▶ WHAT IS EXPECTED
Where does the word "использования" show up in the records? Copy every line that has it.

*** Opening of RECORDS FOR THE EXERCISE ***

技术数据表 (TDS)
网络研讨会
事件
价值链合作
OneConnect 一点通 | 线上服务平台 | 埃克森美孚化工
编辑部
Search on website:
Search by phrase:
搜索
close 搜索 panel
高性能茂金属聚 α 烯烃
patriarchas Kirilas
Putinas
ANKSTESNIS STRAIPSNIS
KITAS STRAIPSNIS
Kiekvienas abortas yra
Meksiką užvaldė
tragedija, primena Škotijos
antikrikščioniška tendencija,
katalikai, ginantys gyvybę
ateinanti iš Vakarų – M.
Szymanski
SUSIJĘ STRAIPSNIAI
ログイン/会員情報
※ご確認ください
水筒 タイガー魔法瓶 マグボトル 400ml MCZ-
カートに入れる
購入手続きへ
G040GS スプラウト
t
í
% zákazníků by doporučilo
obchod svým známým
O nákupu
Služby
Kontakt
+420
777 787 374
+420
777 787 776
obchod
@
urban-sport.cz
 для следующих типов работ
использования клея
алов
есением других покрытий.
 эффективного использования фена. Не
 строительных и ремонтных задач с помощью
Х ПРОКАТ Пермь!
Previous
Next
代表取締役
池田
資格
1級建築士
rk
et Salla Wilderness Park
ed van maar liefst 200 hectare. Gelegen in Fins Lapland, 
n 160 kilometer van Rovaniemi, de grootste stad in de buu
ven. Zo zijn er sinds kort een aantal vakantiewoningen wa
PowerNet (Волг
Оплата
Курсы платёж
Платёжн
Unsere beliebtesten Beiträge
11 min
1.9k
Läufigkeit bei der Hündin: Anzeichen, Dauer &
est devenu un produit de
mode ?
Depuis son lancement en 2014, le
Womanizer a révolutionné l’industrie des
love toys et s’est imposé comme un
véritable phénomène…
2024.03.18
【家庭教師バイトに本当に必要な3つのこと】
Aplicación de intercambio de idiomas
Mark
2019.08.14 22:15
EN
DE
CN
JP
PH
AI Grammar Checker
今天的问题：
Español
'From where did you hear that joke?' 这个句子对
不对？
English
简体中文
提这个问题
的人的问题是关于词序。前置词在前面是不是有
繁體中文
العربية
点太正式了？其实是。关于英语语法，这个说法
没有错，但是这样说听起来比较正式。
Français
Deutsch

*** Close of RECORDS FOR THE EXERCISE ***

▶ COMPLETED EXERCISE
использования клея
 эффективного использования фена. Не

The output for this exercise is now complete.